Plusieurs responsables politiques ont alors réagi, en soulignant que le prononcé de la DPG est une obligation bien consignée dans la Constitution et que le respect de la hiérarchie des normes imposait au Premier Ministre de se plier à cette disposition, même en l’absence de dispositions adaptées dans le Règlement intérieur de l’Assemblée nationale.
Cette divergence de vues, source potentielle de conflit entre le Pouvoir et le Pouvoir législatif, appelle de ma part trois observations.
D’abord, le Sénégal, dont le monde entier a salué récemment sa capacité à traverser des crises majeures entre les Institutions, n’a nullement besoin de se retrouver dans un nouvel imbroglio dont le seul perdant sera le Peuple dont les préoccupations passeront au second plan pendant tout le temps que durerait cette crise.
Ensuite, le Sénégal, pays de démocratie majeure, ne peut guère évoluer avec des règles floues et des procédures colmatées.

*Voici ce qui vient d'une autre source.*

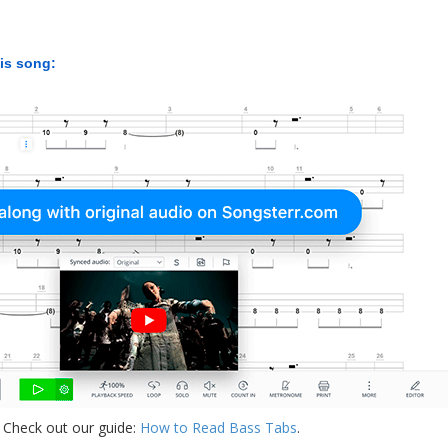
his song:
 Check out our guide:
How to Read Bass Tabs
.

Dès lors que tout le monde est d’avis que le Règlement intérieur de l’Assemblée nationale actuel possède des lacunes concernant le poste de Premier Ministre, la sagesse et la rigueur voudraient de commencer par corriger en urgence ces irrégularités, avant de poursuivre les procédures législatives impliquant le Premier Ministre. Cette remise à niveau de l’arsenal institutionnel est un chantier beaucoup plus critique qu’une Déclaration de Politique Générale qui n’a aucune conséquence juridique ; le Premier Ministre étant fondé de mettre en pratique tout le contraire de ce qu’il a annoncé s’il le souhaite.
Et, dans les faits, la DPG ne fait l’objet jusqu’ici d’aucun suivi-évaluation systématique, au contraire du programme gouvernemental retracé dans le Plan ou du budget voté au Parlement. Par conséquent, cet exercice, quoique symboliquement important, n’est pas aussi important, en pratique, qu’on voudrait bien le considérer, se distinguant plus par son côté théâtral et les formules chocs échangées entre le Premier Ministre et les Députés, que par son impact sur la vie des citoyens.

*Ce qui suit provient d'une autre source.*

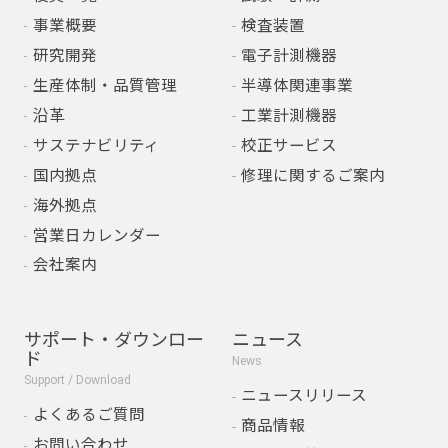
事業概要
検査装置
研究開発
電子計測機器
生産体制・品質管理
半導体関連事業
沿革
工業計測機器
サステナビリティ
校正サービス
国内拠点
修理に関するご案内
海外拠点
営業日カレンダー
会社案内
サポート・ダウンロー
ニュース
ド
News
Support / Download
ニュースリリース
よくあるご質問
商品情報
お問い合わせ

Enfin, rien n’empêche les Députés de provoquer le vote d’une Motion de censure, si tant est qu’ils souhaitent renverser le Premier Ministre illico presto.
En définitive, la seule urgence est d’engager, en suivant les dispositions prévues par les textes, la procédure de révision de la Loi Organique relative au Règlement intérieur de l’Assemblée Nationale, et de faire convoquer, par le Président de la République, une Session spéciale pour la faire voter dans les plus brefs délais. Le Premier Ministre, réhabilité au Parlement, pourra ensuite se présenter devant l’Auguste Assemblée nationale pour prononcer sa DPG.